Information provided Block Start

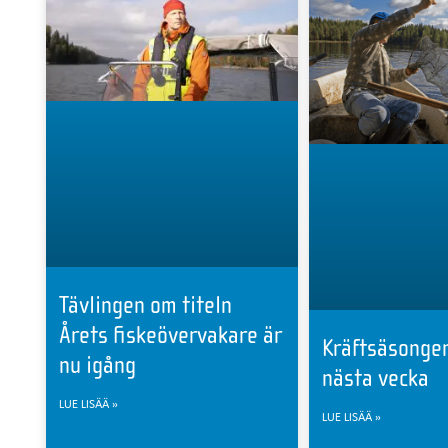
Tävlingen om titeln
Årets fiskeövervakare är
Kräftsäsongen
nu igång
nästa vecka
LUE LISÄÄ »
LUE LISÄÄ »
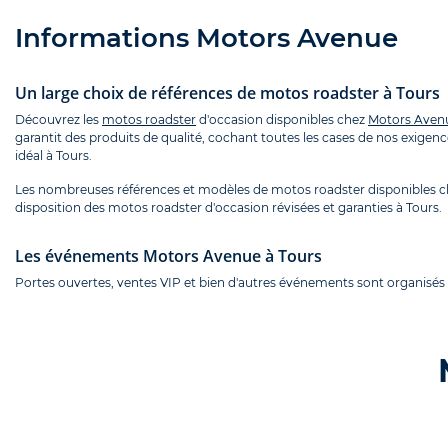
Informations Motors Avenue
Un large choix de références de motos roadster à Tours
Découvrez les
motos roadster
d'occasion disponibles chez
Motors Aven
garantit des produits de qualité, cochant toutes les cases de nos exigen
idéal à Tours.
Les nombreuses références et modèles de motos roadster disponibles ch
disposition des motos roadster d'occasion révisées et garanties à Tours.
Les événements Motors Avenue à Tours
Portes ouvertes, ventes VIP et bien d'autres événements sont organisés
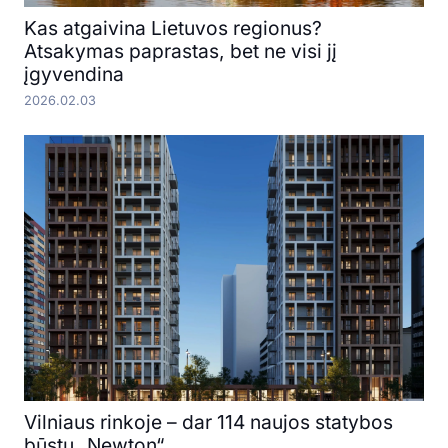
Kas atgaivina Lietuvos regionus?
Atsakymas paprastas, bet ne visi jį
įgyvendina
2026.02.03
Vilniaus rinkoje – dar 114 naujos statybos
būstų „Newton“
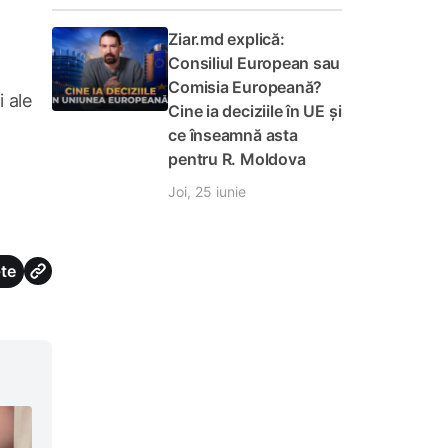
Ziar.md explică:
Consiliul European sau
Comisia Europeană?
 ale
Cine ia deciziile în UE și
ce înseamnă asta
pentru R. Moldova
Joi, 25 iunie
te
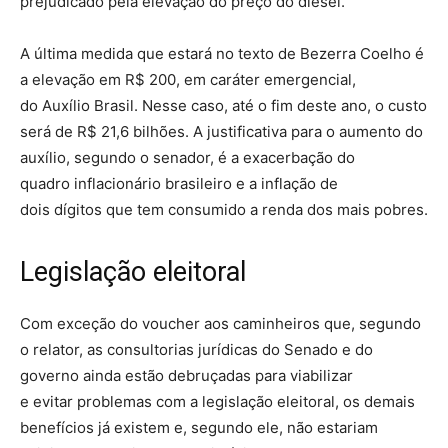
prejudicado pela elevação do preço do diesel.
A última medida que estará no texto de Bezerra Coelho é
a elevação em R$ 200, em caráter emergencial,
do Auxílio Brasil. Nesse caso, até o fim deste ano, o custo
será de R$ 21,6 bilhões. A justificativa para o aumento do
auxílio, segundo o senador, é a exacerbação do
quadro inflacionário brasileiro e a inflação de
dois dígitos que tem consumido a renda dos mais pobres.
Legislação eleitoral
Com exceção do voucher aos caminheiros que, segundo
o relator, as consultorias jurídicas do Senado e do
governo ainda estão debruçadas para viabilizar
e evitar problemas com a legislação eleitoral, os demais
benefícios já existem e, segundo ele, não estariam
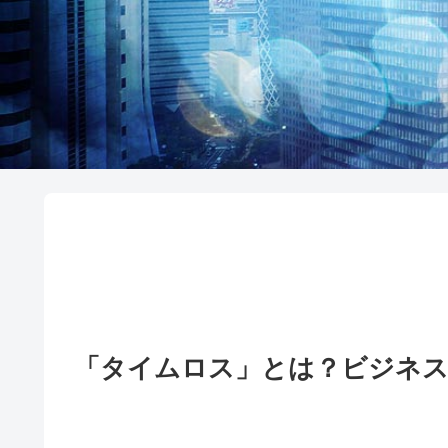
「タイムロス」とは？ビジネス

Information provided Block End

■ **What this task involves**:
The answer should be only the number of lines in the data that include "Avenue".

■ **Answer box**:
2